Simone prossegue em sua reflexão, e afirma que seu corpo volta no momento em que precisa revisar e definir como as palavras no texto devem se articular. “Eu acabei de lançar um livro [Dakota Blues] que eu demorei nove anos para escrever, desde o nascimento da faísca original até o ponto final. Eu vi que parte desse corpo que escrevi, esse personagem, acaba sendo uma forma de expressão que vai além dessa matéria que está aqui agora falando com vocês, e é nesse além-corpo que eu gosto de pensar”, comenta. 

Em tempos que escritores, para vender livros, precisam aparecer e ser praticamente influenciadores nas mídias sociais, Simone expressou sua admiração por figuras que conseguem fugir à regra, citando, por exemplo, a escritora italiana Elena Ferrante, pseudônimo de uma identidade que é mantida em segredo. “A acho subversiva. Ninguém sabe direito como ela realmente é, ela não aparece, mas está ali, sendo admirada e deixando a sua marca”, comenta. 

Mas a escrita é só uma das formas de existência dos corpos, lembra Simone. Outras possibilidades de corpos existirem também são feitas por meio do desenho, atuação, canto, que pelo mundo, compõem um mosaico de celebração da diversidade. “É a representatividade que vai nos tirar de caixinhas e associações pejorativas relacionadas ao corpo como, por exemplo, que a menopausa é igual a decrepitude”, afirma.

Simone AZ refletiu sobre o significado do corpo durante o processo de escrita (Foto: Danilo Moreira)

A escritora entra no âmbito da repressão do corpo feminino ao longo dos tempos. “Eu, por exemplo, não sei quando a minha mãe entrou na menopausa. Não era um assunto falado, compartilhado. Agora é que converso com as minhas amigas”, explica. Ela também linka com a questão do envelhecimento. “Eu vejo que em ‘A paixão segundo G.H.’ [de Clarice Lispector], a forma como a mulher se transforma no contato com aquela barata, eu acho que a menopausa é um pouco isso, a transformação que acontece, enquanto estamos miudamente envelhecendo e, ao mesmo tempo, descobrindo possibilidades de viver”, reflete. 
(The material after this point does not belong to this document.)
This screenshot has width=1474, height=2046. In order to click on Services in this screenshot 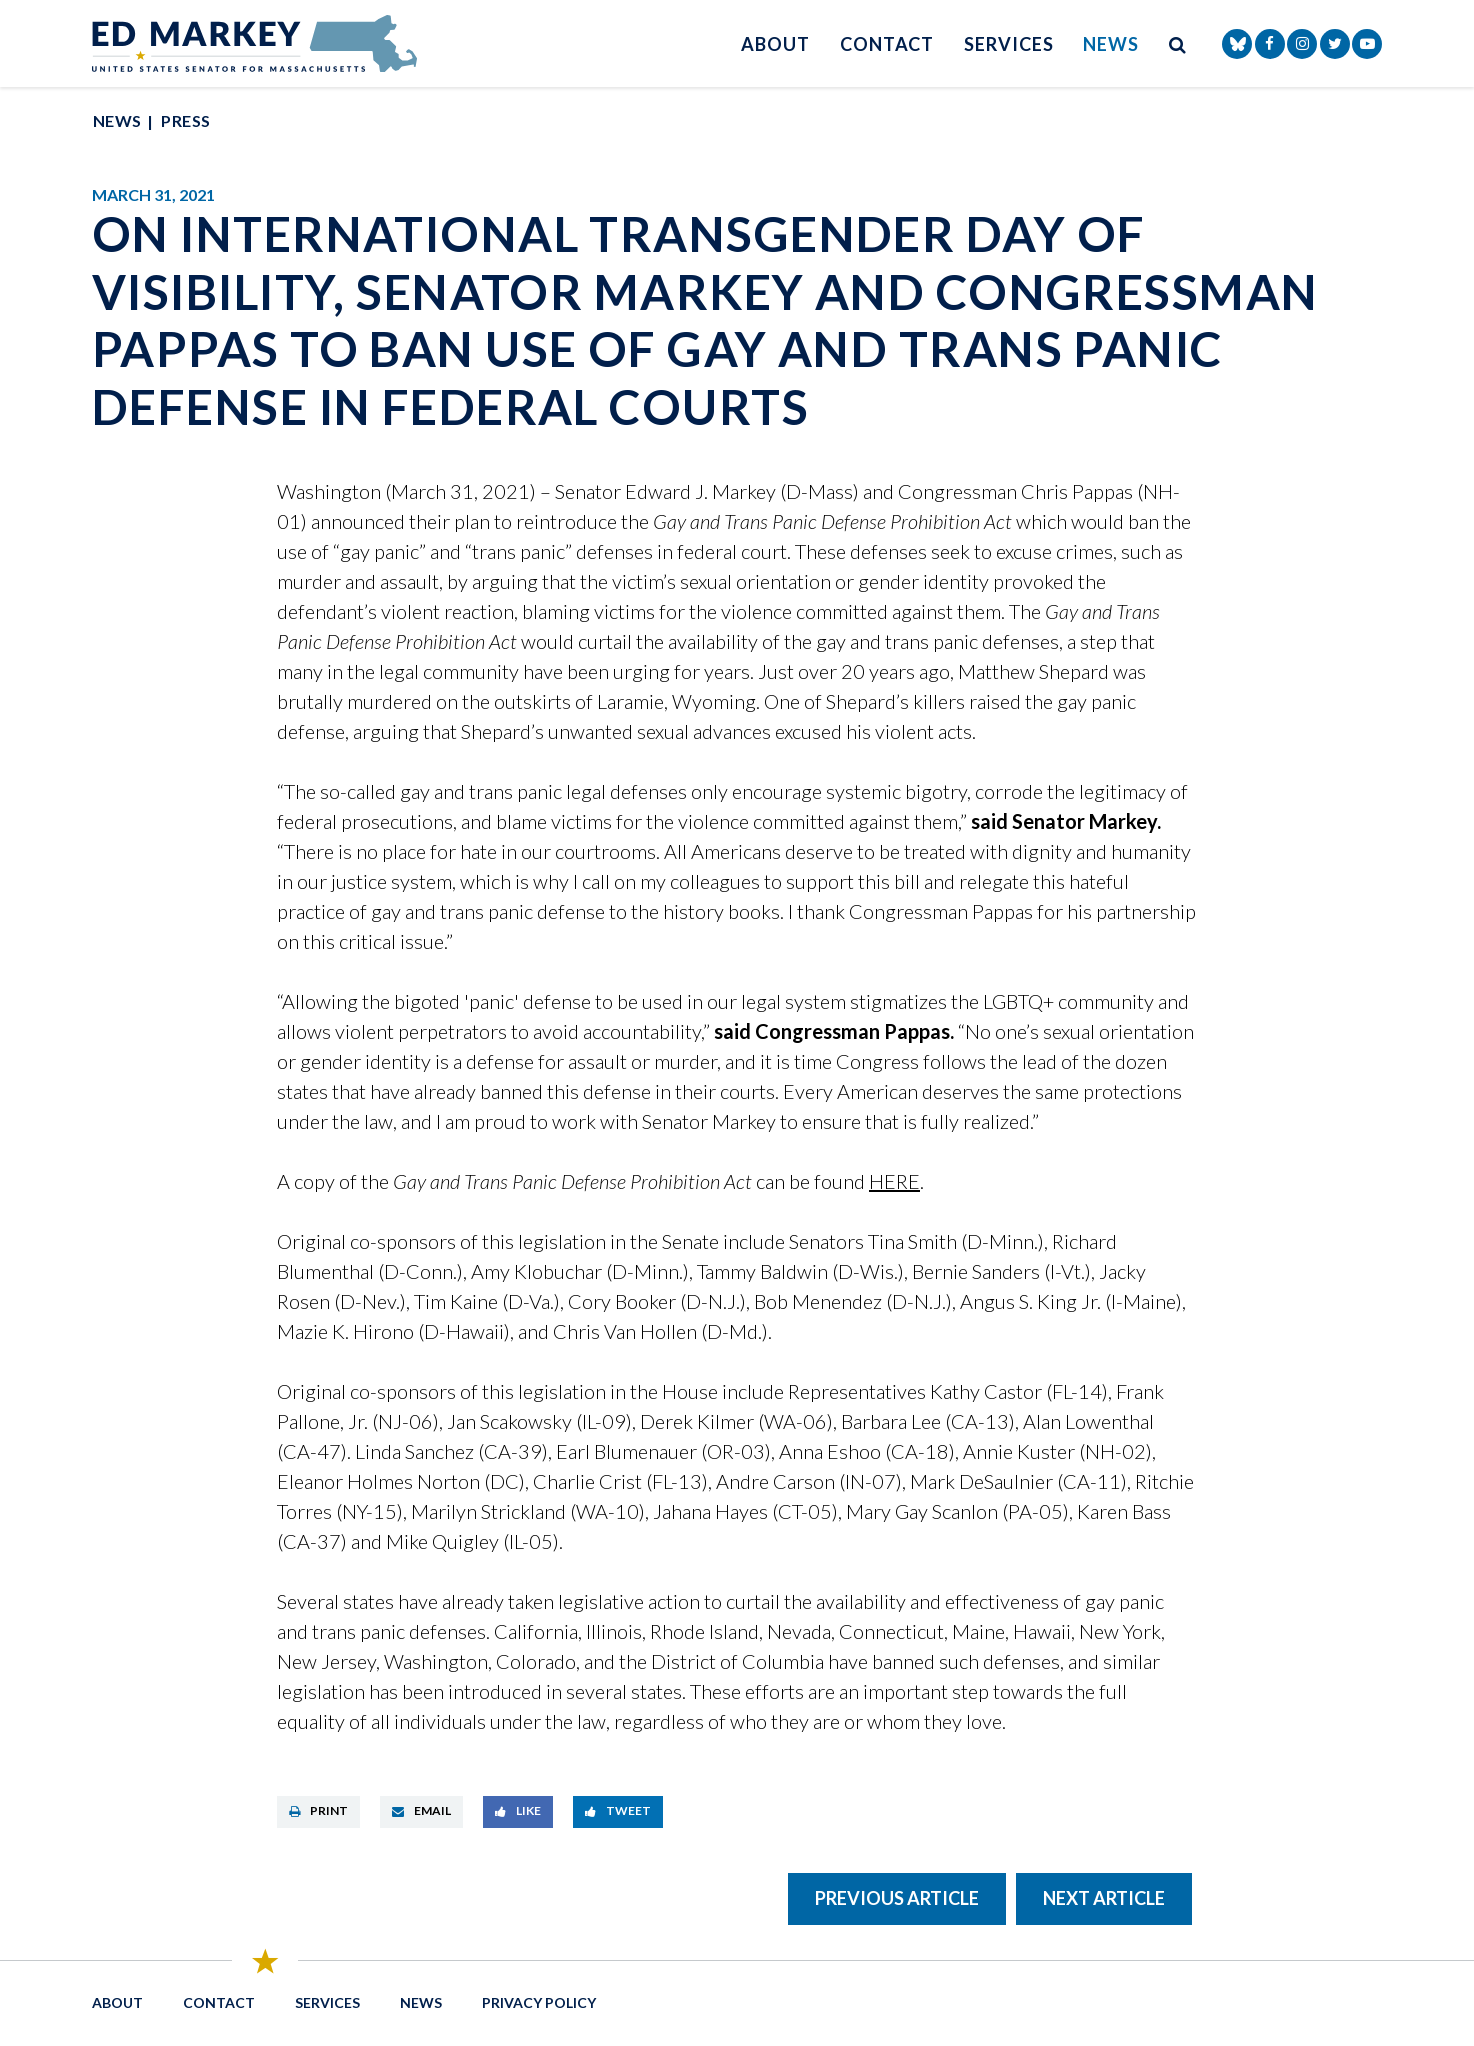, I will do `click(1008, 44)`.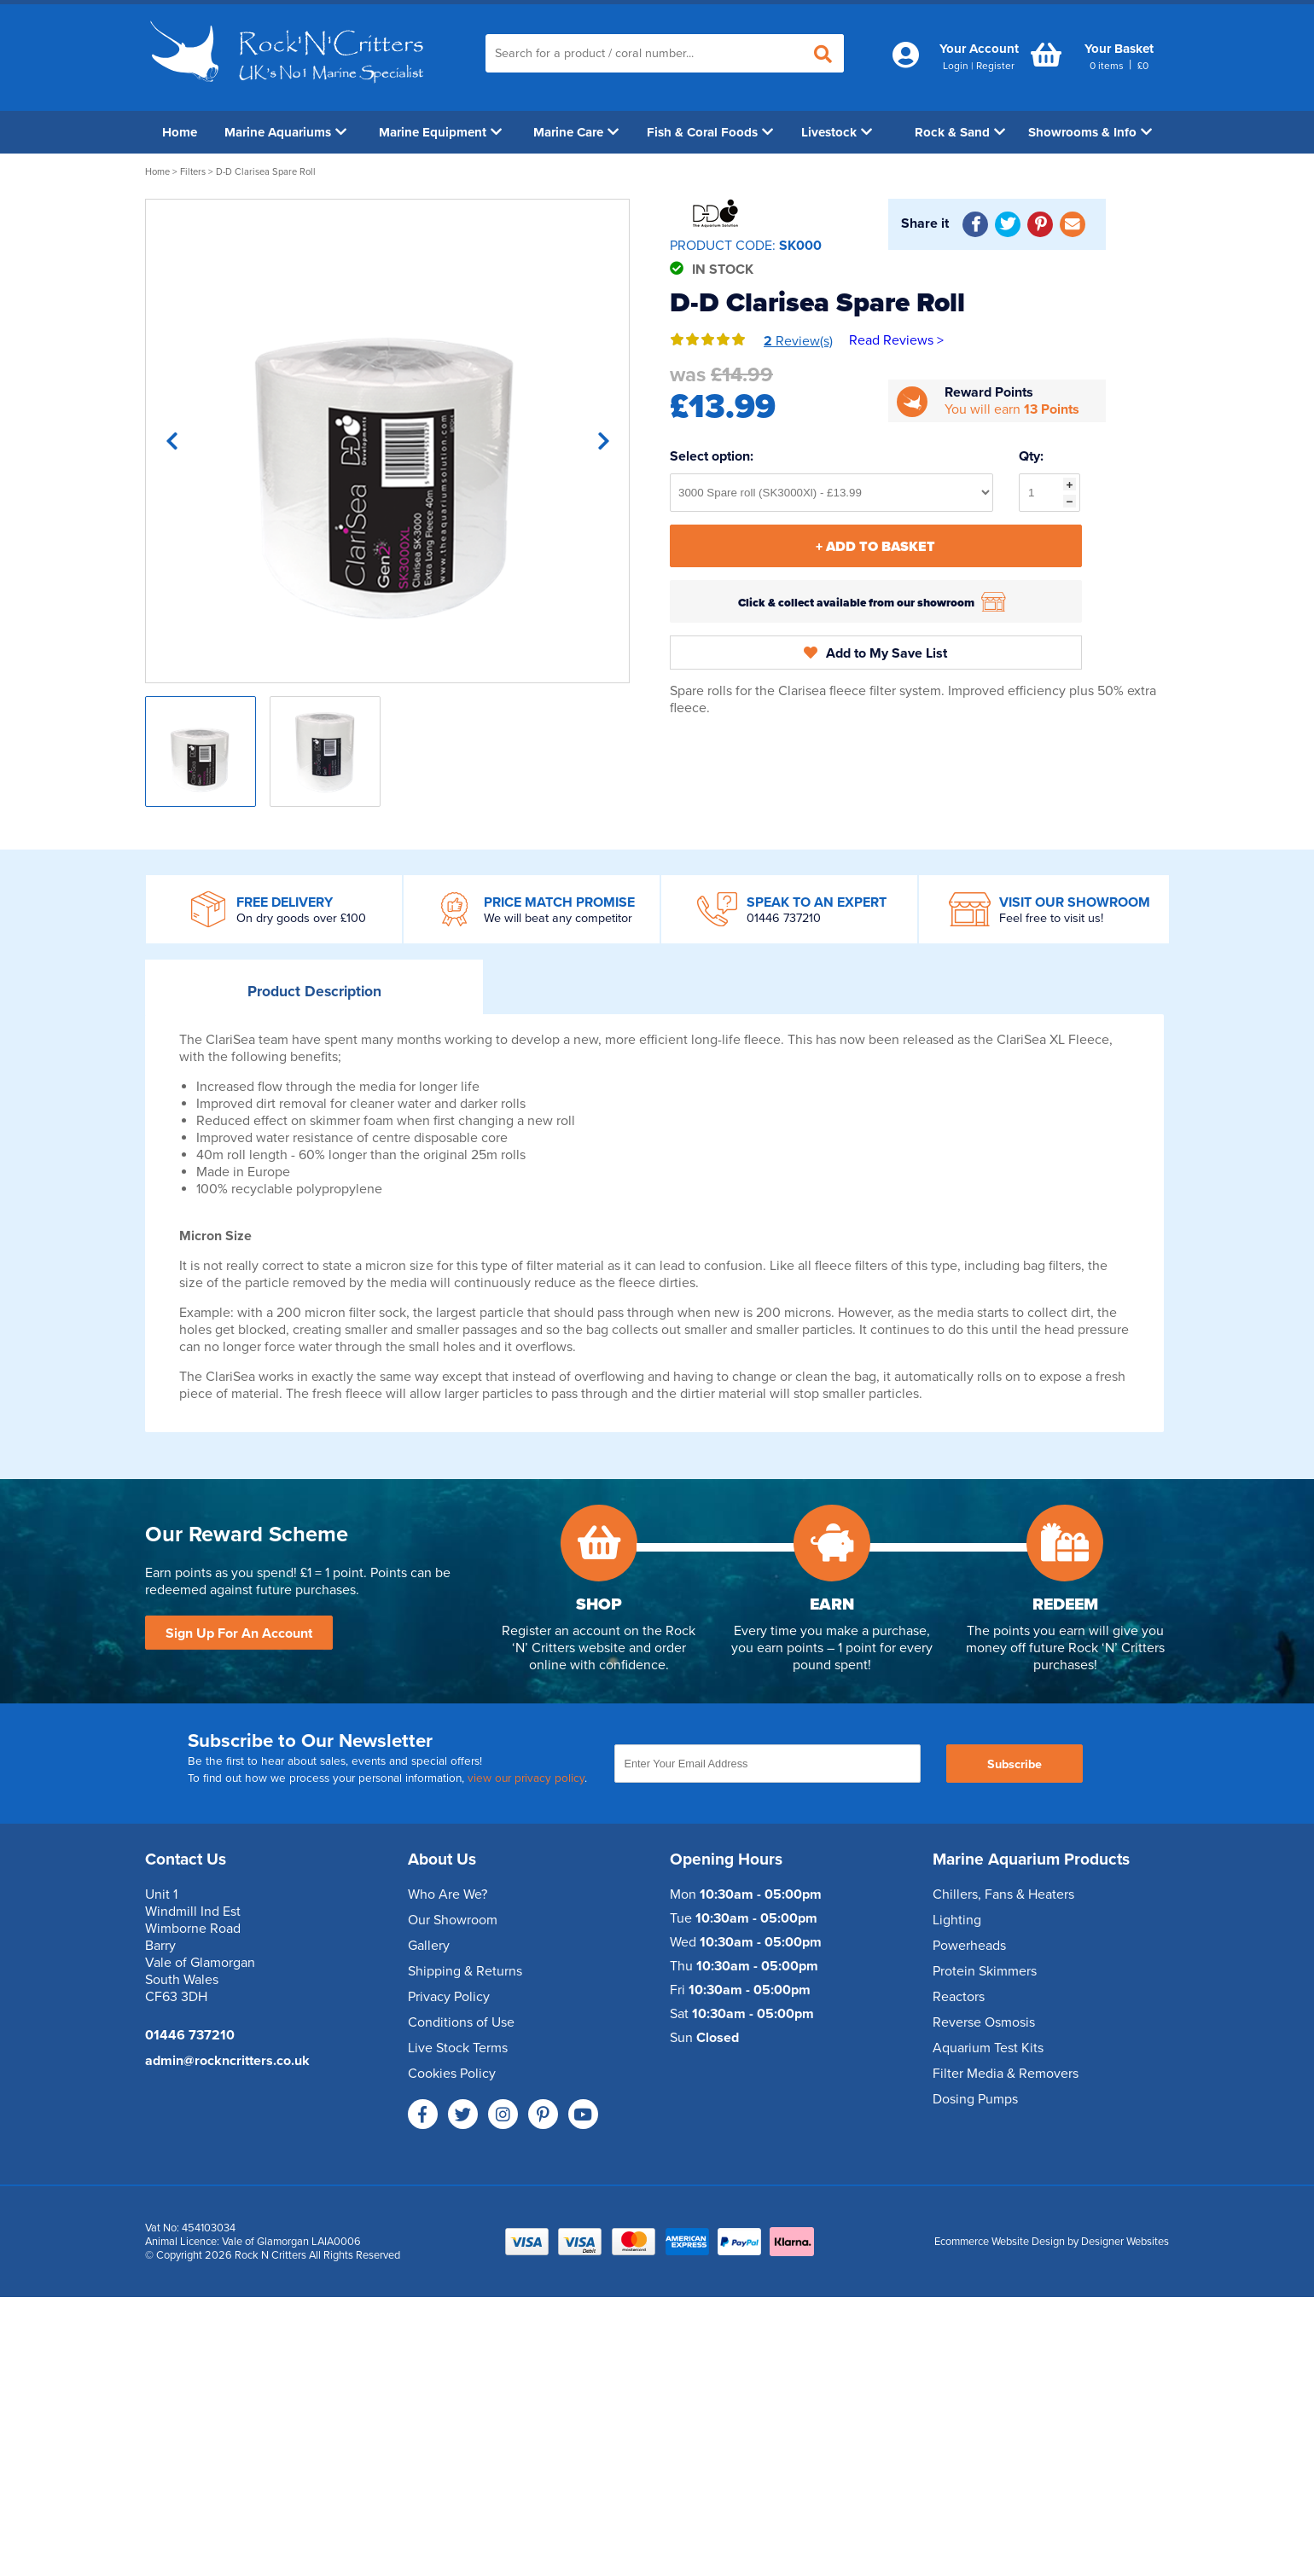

“Escrever pra mim é como viver o meu não corpo”, diz Simone Az na Virada Literária

Ela afirma que o Brasil vive num corpo de país que foi torturado e torturador, que ficou mais de 20 anos sem eleger diretamente um presidente e com corpos desaparecidos até hoje. “Entendo que nossos corpos estão diretamente relacionados com o do nosso país e do planeta, que está maluco, onde as pessoas não podem envelhecer, não podem sentir contato humano, não podem falar, apenas olhar”, diz.   

Em meio a repressões e a um mundo repleto de ameaças ao corpo, Simone defendeu a importância de fazer arte como uma forma de resistência, inclusive por meio da alegria. Como exemplo, ela citou os Slams como um exemplo de expressão plena da liberdade do corpo e da alegria da poesia. “A alegria é uma obra prima, como diz Marguerite Yourcenar, e temos que resgatá-la de alguma forma, seja escrevendo, dançando, cantando, fazendo poesia. Podemos bordar o manto do mundo com leveza, com beleza e belos experimentos. A linguagem do corpo brasileira é muito mais rica e diversa do que é inclusive imaginada e, por isso, temos que juntar e mostrar a beleza dessa representatividade”, destaca.